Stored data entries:
"""

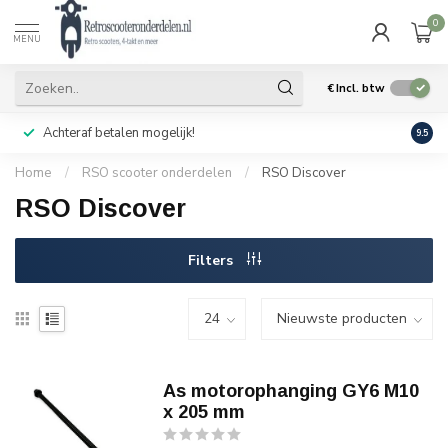
0
MENU
€
Incl. btw
Achteraf betalen mogelijk!
Geen
9.5
Home
/
RSO scooter onderdelen
/
RSO Discover
RSO Discover
Filters
As motorophanging GY6 M10
x 205 mm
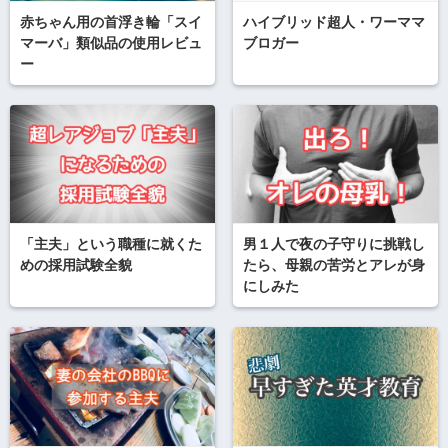
赤ちゃん用の首浮き輪「スイ
ハイブリッド超人・ワーママ
マーバ」類似品の使用レビュ
ブロガー
ー
「主夫」という職種に就くた
男１人で夜の子守りに挑戦し
めの採用試験全貌
たら、母親の苦労とアレが身
にしみた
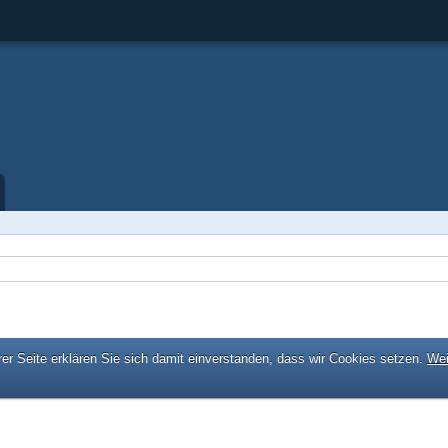
er Seite erklären Sie sich damit einverstanden, dass wir Cookies setzen.
Wei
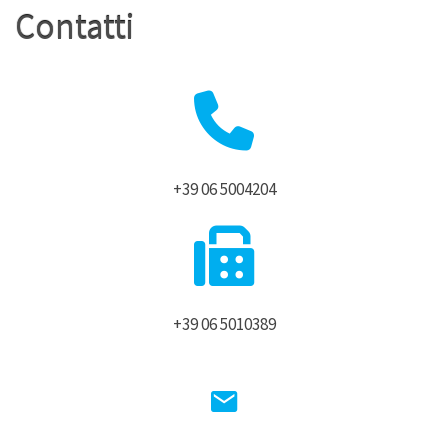
Contatti
+39 06 5004204
+39 06 5010389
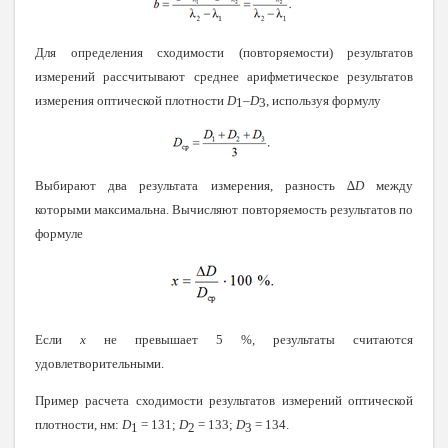
Для определения сходимости (повторяемости) результатов
измерений рассчитывают среднее арифметическое результатов
измерения оптической плотности
D
–
D
,
используя формулу
1
3
Выбирают два результата измерения, разность ∆
D
между
которыми максимальна. Вычисляют повторяемость результатов по
формуле
Если
x
не превышает 5 %, результаты считаются
удовлетворительными.
Пример расчета сходимости результатов измерений оптической
плотности, нм:
D
= 131;
D
= 133;
D
= 134.
1
2
3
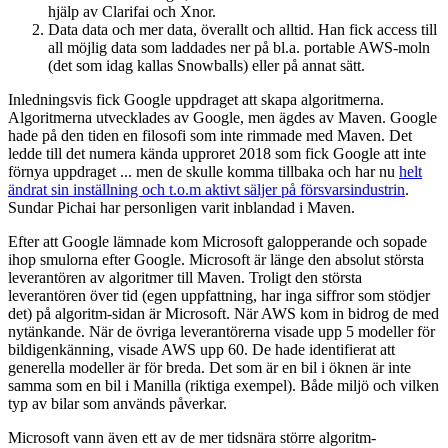
hjälp av Clarifai och Xnor.
Data data och mer data, överallt och alltid. Han fick access till
all möjlig data som laddades ner på bl.a. portable AWS-moln
(det som idag kallas Snowballs) eller på annat sätt.
Inledningsvis fick Google uppdraget att skapa algoritmerna.
Algoritmerna utvecklades av Google, men ägdes av Maven. Google
hade på den tiden en filosofi som inte rimmade med Maven. Det
ledde till det numera kända upproret 2018 som fick Google att inte
förnya uppdraget ... men de skulle komma tillbaka och har nu
helt
ändrat sin inställning och t.o.m aktivt säljer på försvarsindustrin
.
Sundar Pichai har personligen varit inblandad i Maven.
Efter att Google lämnade kom Microsoft galopperande och sopade
ihop smulorna efter Google. Microsoft är länge den absolut största
leverantören av algoritmer till Maven. Troligt den största
leverantören över tid (egen uppfattning, har inga siffror som stödjer
det) på algoritm-sidan är Microsoft. När AWS kom in bidrog de med
nytänkande. När de övriga leverantörerna visade upp 5 modeller för
bildigenkänning, visade AWS upp 60. De hade identifierat att
generella modeller är för breda. Det som är en bil i öknen är inte
samma som en bil i Manilla (riktiga exempel). Både miljö och vilken
typ av bilar som används påverkar.
Microsoft vann även ett av de mer tidsnära större algoritm-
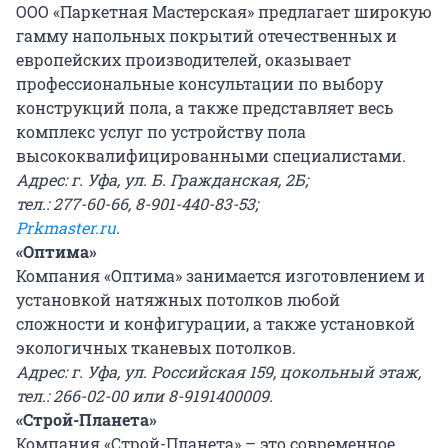
ООО «Паркетная Мастерская» предлагает широкую
гамму напольных покрытий отечественных и
европейских производителей, оказывает
профессиональные консультации по выбору
конструкций пола, а также представляет весь
комплекс услуг по устройству пола
высококвалифицированными специалистами.
Адрес: г. Уфа, ул. Б. Гражданская, 2Б;
тел.: 277-60-66, 8-901-440-83-53;
Prkmaster.ru
.
«Оптима»
Компания «Оптима» занимается изготовлением и
установкой натяжных потолков любой
сложности и конфигурации, а также установкой
экологичных тканевых потолков.
Адрес: г. Уфа, ул. Российская 159, цокольный этаж,
тел.: 266-02-00 или 8-9191400009.
«Строй-Планета»
Компания «Строй-Планета» – это современное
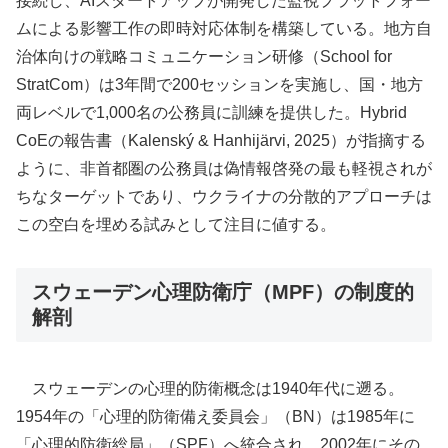
接続し、AIスタートアップが開発した監視プラットフォー
ムによる影響工作の即時対応体制を構築している。地方自
治体向けの戦略コミュニケーション研修（School for
StratCom）は3年間で200セッションを実施し、国・地方
両レベルで1,000名の公務員に訓練を提供した。Hybrid
CoEの報告書（Kalenský & Hanhijärvi, 2025）が指摘する
ように、非首都圏の公務員は偽情報啓発の最も軽視されが
ちなターゲットであり、ウクライナの分散的アプローチは
この空白を埋める試みとして注目に値する。
スウェーデン心理防衛庁（MPF）の制度的
解剖
スウェーデンの心理的防衛概念は1940年代に遡る。
1954年の「心理的防衛備え委員会」（BN）は1985年に
「心理的防衛総局」（SPF）へ統合され、2002年にその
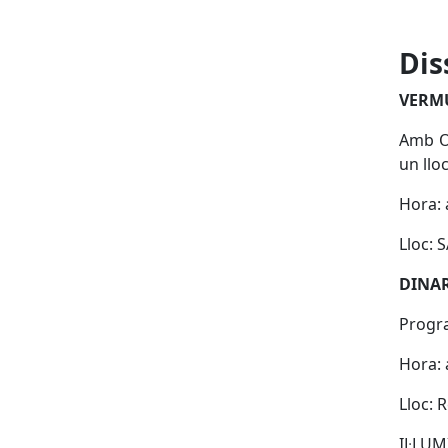
Dis
VERMU
Amb Oy
un llo
Hora: 
Lloc:
DINA
Progr
Hora: 
Lloc: 
IL·LU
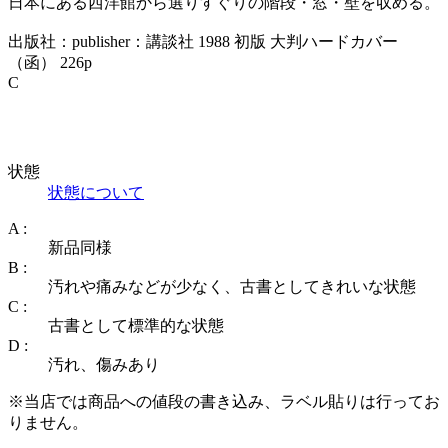
日本にある西洋館から選りすぐりの階段・窓・壁を収める。
出版社：publisher：講談社 1988 初版 大判ハードカバー
（函） 226p
C
状態
状態について
A :
新品同様
B :
汚れや痛みなどが少なく、古書としてきれいな状態
C :
古書として標準的な状態
D :
汚れ、傷みあり
※当店では商品への値段の書き込み、ラベル貼りは行ってお
りません。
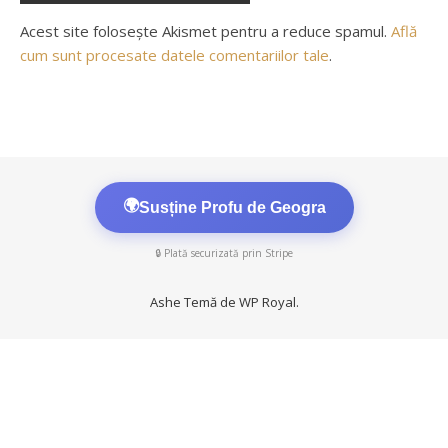
Acest site folosește Akismet pentru a reduce spamul.
Află
cum sunt procesate datele comentariilor tale
.
🌍
Susține Profu de Geogra
🔒 Plată securizată prin Stripe
Ashe Temă de
WP Royal
.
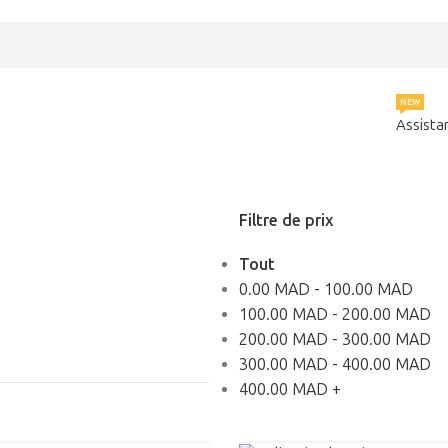
NEW
Assista
Filtre de prix
Tout
0.00
MAD
-
100.00
MAD
100.00
MAD
-
200.00
MAD
200.00
MAD
-
300.00
MAD
300.00
MAD
-
400.00
MAD
400.00
MAD
+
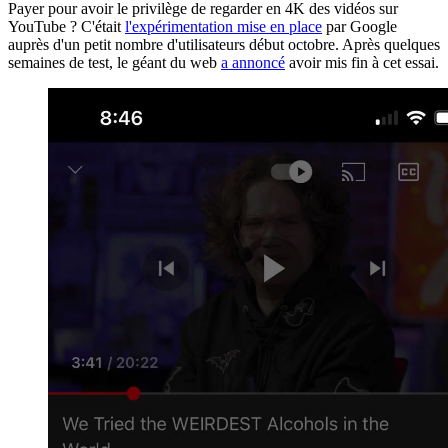
Payer pour avoir le privilège de regarder en 4K des vidéos sur
YouTube ? C'était
l'expérimentation mise en place
par Google
auprès d'un petit nombre d'utilisateurs début octobre. Après quelques
semaines de test, le géant du web
a annoncé
avoir mis fin à cet essai.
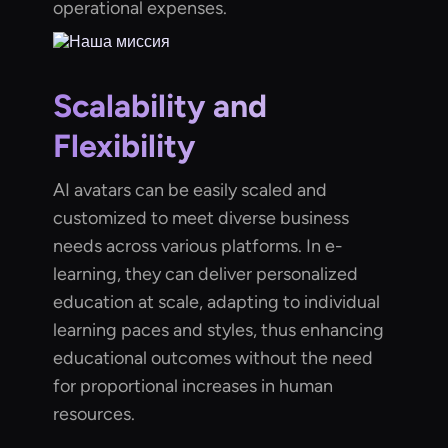
operational expenses.
Scalability and
Flexibility
AI avatars can be easily scaled and
customized to meet diverse business
needs across various platforms. In e-
learning, they can deliver personalized
education at scale, adapting to individual
learning paces and styles, thus enhancing
educational outcomes without the need
for proportional increases in human
resources.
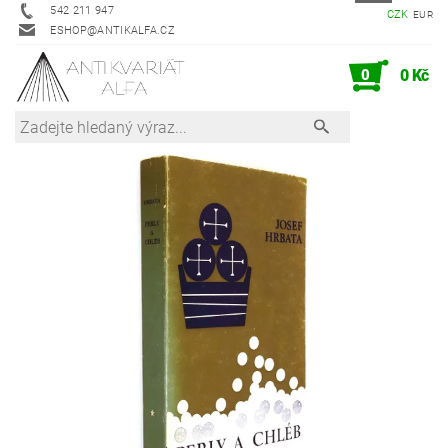
542 211 947
CZK
EUR
ESHOP@ANTIKALFA.CZ
0
0 Kč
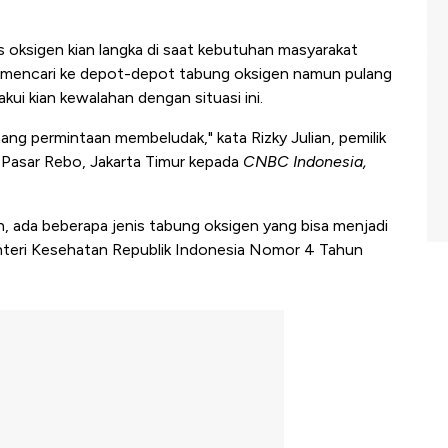
oksigen kian langka di saat kebutuhan masyarakat
t mencari ke depot-depot tabung oksigen namun pulang
i kian kewalahan dengan situasi ini.
ang permintaan membeludak," kata Rizky Julian, pemilik
 Pasar Rebo, Jakarta Timur kepada
CNBC Indonesia,
, ada beberapa jenis tabung oksigen yang bisa menjadi
Menteri Kesehatan Republik Indonesia Nomor 4 Tahun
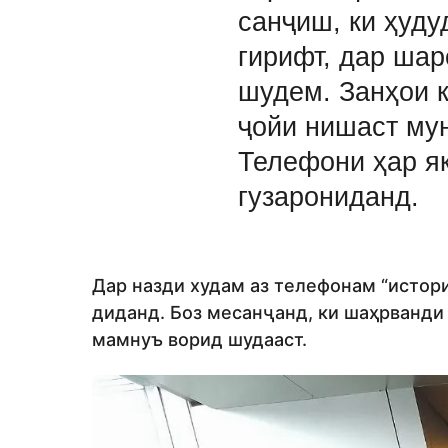
санҷиш, ки ҳуду
гирифт, дар шар
шудем. Занҳои к
ҷойи нишаст мун
Телефони ҳар я
гузарониданд.
Дар назди худам аз телефонам “истори
диданд. Боз месанҷанд, ки шаҳрванди
мамнуъ ворид шудааст.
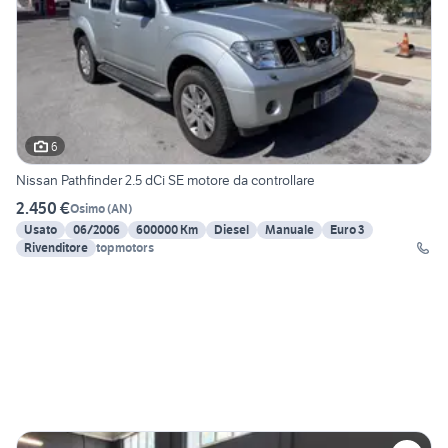
6
Nissan Pathfinder 2.5 dCi SE motore da controllare
2.450 €
Osimo
(
AN
)
Usato
06/2006
600000 Km
Diesel
Manuale
Euro 3
Rivenditore
topmotors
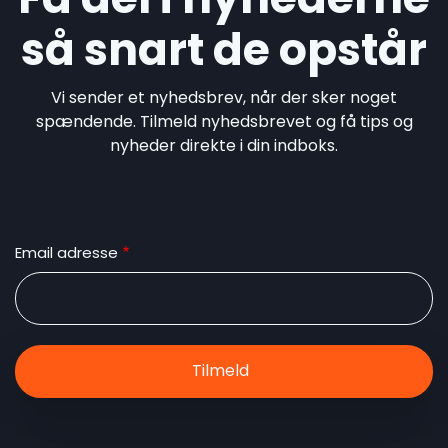
så snart de opstår
Vi sender et nyhedsbrev, når der sker noget
spændende. Tilmeld nyhedsbrevet og få tips og
nyheder direkte i din indboks.
Email adresse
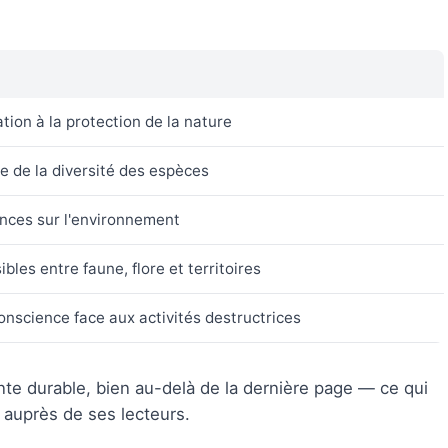
ation à la protection de la nature
e de la diversité des espèces
ces sur l'environnement
ibles entre faune, flore et territoires
onscience face aux activités destructrices
e durable, bien au-delà de la dernière page — ce qui
e auprès de ses lecteurs.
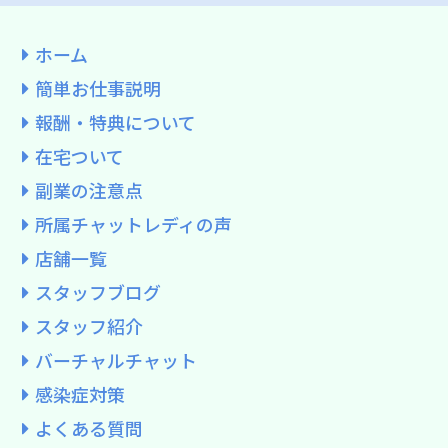
ホーム
簡単お仕事説明
報酬・特典について
在宅ついて
副業の注意点
所属チャットレディの声
店舗一覧
スタッフブログ
スタッフ紹介
バーチャルチャット
感染症対策
よくある質問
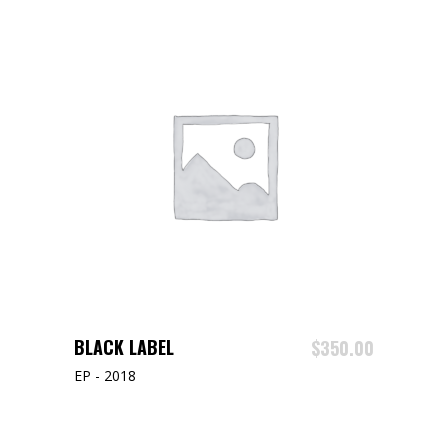
AJOUTER AU PANIER
BLACK LABEL
$
350.00
EP - 2018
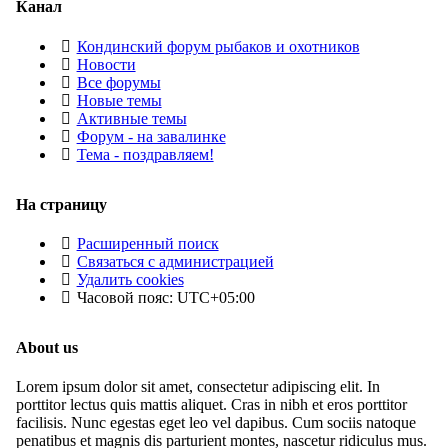
Канал
Кондинский форум рыбаков и охотников
Новости
Все форумы
Новые темы
Активные темы
Форум - на завалинке
Тема - поздравляем!
На страницу
Расширенный поиск
Связаться с администрацией
Удалить cookies
Часовой пояс:
UTC+05:00
About us
Lorem ipsum dolor sit amet, consectetur adipiscing elit. In
porttitor lectus quis mattis aliquet. Cras in nibh et eros porttitor
facilisis. Nunc egestas eget leo vel dapibus. Cum sociis natoque
penatibus et magnis dis parturient montes, nascetur ridiculus mus.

"""

→ What to do
Once the pictures are set aside, reproduce the records in full and exactly.

→ Written response
0
MENU
€
Incl. btw
Achteraf betalen mogelijk!
Geen
9.5
Home
/
RSO scooter onderdelen
/
RSO Discover
RSO Discover
Filters
As motorophanging GY6 M10
x 205 mm
赤ちゃん用の首浮き輪「スイ
ハイブリッド超人・ワーママ
マーバ」類似品の使用レビュ
ブロガー
ー
「主夫」という職種に就くた
男１人で夜の子守りに挑戦し
めの採用試験全貌
たら、母親の苦労とアレが身
にしみた
er Seite erklären Sie sich damit einverstanden, dass wir Cookies setzen.
Wei
Contatti
+39 06 5004204
+39 06 5010389
Для определения сходимости (повторяемости) результатов
измерений рассчитывают среднее арифметическое результатов
измерения оптической плотности
D
–
D
,
используя формулу
1
3
Выбирают два результата измерения, разность ∆
D
между
которыми максимальна. Вычисляют повторяемость результатов по
формуле
Если
x
не превышает 5 %, результаты считаются
удовлетворительными.
Пример расчета сходимости результатов измерений оптической
плотности, нм:
D
= 131;
D
= 133;
D
= 134.
1
2
3
hjälp av Clarifai och Xnor.
Data data och mer data, överallt och alltid. Han fick access till
all möjlig data som laddades ner på bl.a. portable AWS-moln
(det som idag kallas Snowballs) eller på annat sätt.
Inledningsvis fick Google uppdraget att skapa algoritmerna.
Algoritmerna utvecklades av Google, men ägdes av Maven. Google
hade på den tiden en filosofi som inte rimmade med Maven. Det
ledde till det numera kända upproret 2018 som fick Google att inte
förnya uppdraget ... men de skulle komma tillbaka och har nu
helt
ändrat sin inställning och t.o.m aktivt säljer på försvarsindustrin
.
Sundar Pichai har personligen varit inblandad i Maven.
Efter att Google lämnade kom Microsoft galopperande och sopade
ihop smulorna efter Google. Microsoft är länge den absolut största
leverantören av algoritmer till Maven. Troligt den största
leverantören över tid (egen uppfattning, har inga siffror som stödjer
det) på algoritm-sidan är Microsoft. När AWS kom in bidrog de med
nytänkande. När de övriga leverantörerna visade upp 5 modeller för
bildigenkänning, visade AWS upp 60. De hade identifierat att
generella modeller är för breda. Det som är en bil i öknen är inte
samma som en bil i Manilla (riktiga exempel). Både miljö och vilken
typ av bilar som används påverkar.
Microsoft vann även ett av de mer tidsnära större algoritm-
ООО «Паркетная Мастерская» предлагает широкую
гамму напольных покрытий отечественных и
европейских производителей, оказывает
профессиональные консультации по выбору
конструкций пола, а также представляет весь
комплекс услуг по устройству пола
высококвалифицированными специалистами.
Адрес: г. Уфа, ул. Б. Гражданская, 2Б;
тел.: 277-60-66, 8-901-440-83-53;
Prkmaster.ru
.
«Оптима»
Компания «Оптима» занимается изготовлением и
установкой натяжных потолков любой
сложности и конфигурации, а также установкой
экологичных тканевых потолков.
Адрес: г. Уфа, ул. Российская 159, цокольный этаж,
тел.: 266-02-00 или 8-9191400009.
«Строй-Планета»
Компания «Строй-Планета» – это современное
接続し、AIスタートアップが開発した監視プラットフォー
ムによる影響工作の即時対応体制を構築している。地方自
治体向けの戦略コミュニケーション研修（School for
StratCom）は3年間で200セッションを実施し、国・地方
両レベルで1,000名の公務員に訓練を提供した。Hybrid
CoEの報告書（Kalenský & Hanhijärvi, 2025）が指摘する
ように、非首都圏の公務員は偽情報啓発の最も軽視されが
ちなターゲットであり、ウクライナの分散的アプローチは
この空白を埋める試みとして注目に値する。
スウェーデン心理防衛庁（MPF）の制度的
解剖
スウェーデンの心理的防衛概念は1940年代に遡る。
1954年の「心理的防衛備え委員会」（BN）は1985年に
「心理的防衛総局」（SPF）へ統合され、2002年にその
Dis
VERMU
Amb Oy
un llo
Hora: 
Lloc:
DINA
Progr
Hora: 
Lloc: 
IL·LU
日本にある西洋館から選りすぐりの階段・窓・壁を収める。
出版社：publisher：講談社 1988 初版 大判ハードカバー
（函） 226p
C
状態
状態について
A :
新品同様
B :
汚れや痛みなどが少なく、古書としてきれいな状態
C :
古書として標準的な状態
D :
汚れ、傷みあり
※当店では商品への値段の書き込み、ラベル貼りは行ってお
りません。
Acest site folosește Akismet pentru a reduce spamul.
Află
cum sunt procesate datele comentariilor tale
.
🌍
Susține Profu de Geogra
🔒 Plată securizată prin Stripe
Ashe Temă de
WP Royal
.
NEW
Assista
Filtre de prix
Tout
0.00
MAD
-
100.00
MAD
100.00
MAD
-
200.00
MAD
200.00
MAD
-
300.00
MAD
300.00
MAD
-
400.00
MAD
400.00
MAD
+
Payer pour avoir le privilège de regarder en 4K des vidéos sur
YouTube ? C'était
l'expérimentation mise en place
par Google
auprès d'un petit nombre d'utilisateurs début octobre. Après quelques
semaines de test, le géant du web
a annoncé
avoir mis fin à cet essai.
operational expenses.
Scalability and
Flexibility
AI avatars can be easily scaled and
customized to meet diverse business
needs across various platforms. In e-
learning, they can deliver personalized
education at scale, adapting to individual
learning paces and styles, thus enhancing
educational outcomes without the need
for proportional increases in human
resources.
542 211 947
CZK
EUR
ESHOP@ANTIKALFA.CZ
0
0 Kč
oksigen kian langka di saat kebutuhan masyarakat
t mencari ke depot-depot tabung oksigen namun pulang
i kian kewalahan dengan situasi ini.
ang permintaan membeludak," kata Rizky Julian, pemilik
 Pasar Rebo, Jakarta Timur kepada
CNBC Indonesia,
, ada beberapa jenis tabung oksigen yang bisa menjadi
Menteri Kesehatan Republik Indonesia Nomor 4 Tahun
санҷиш, ки ҳуду
гирифт, дар шар
шудем. Занҳои к
ҷойи нишаст мун
Телефони ҳар я
гузарониданд.
Дар назди худам аз телефонам “истори
диданд. Боз месанҷанд, ки шаҳрванди
мамнуъ ворид шудааст.
6
Nissan Pathfinder 2.5 dCi SE motore da controllare
2.450 €
Osimo
(
AN
)
Usato
06/2006
600000 Km
Diesel
Manuale
Euro 3
Rivenditore
topmotors
så snart de opstår
Vi sender et nyhedsbrev, når der sker noget
spændende. Tilmeld nyhedsbrevet og få tips og
nyheder direkte i din indboks.
Email adresse
ation à la protection de la nature
e de la diversité des espèces
ces sur l'environnement
ibles entre faune, flore et territoires
onscience face aux activités destructrices
e durable, bien au-delà de la dernière page — ce qui
e auprès de ses lecteurs.
ホーム
簡単お仕事説明
報酬・特典について
在宅ついて
副業の注意点
所属チャットレディの声
店舗一覧
スタッフブログ
スタッフ紹介
バーチャルチャット
感染症対策
よくある質問
AJOUTER AU PANIER
BLACK LABEL
$
350.00
EP - 2018
Канал
Кондинский форум рыбаков и охотников
Новости
Все форумы
Новые темы
Активные темы
Форум - на завалинке
Тема - поздравляем!
На страницу
Расширенный поиск
Связаться с администрацией
Удалить cookies
Часовой пояс:
UTC+05:00
About us
Lorem ipsum dolor sit amet, consectetur adipiscing elit. In
porttitor lectus quis mattis aliquet. Cras in nibh et eros porttitor
facilisis. Nunc egestas eget leo vel dapibus. Cum sociis natoque
penatibus et magnis dis parturient montes, nascetur ridiculus mus.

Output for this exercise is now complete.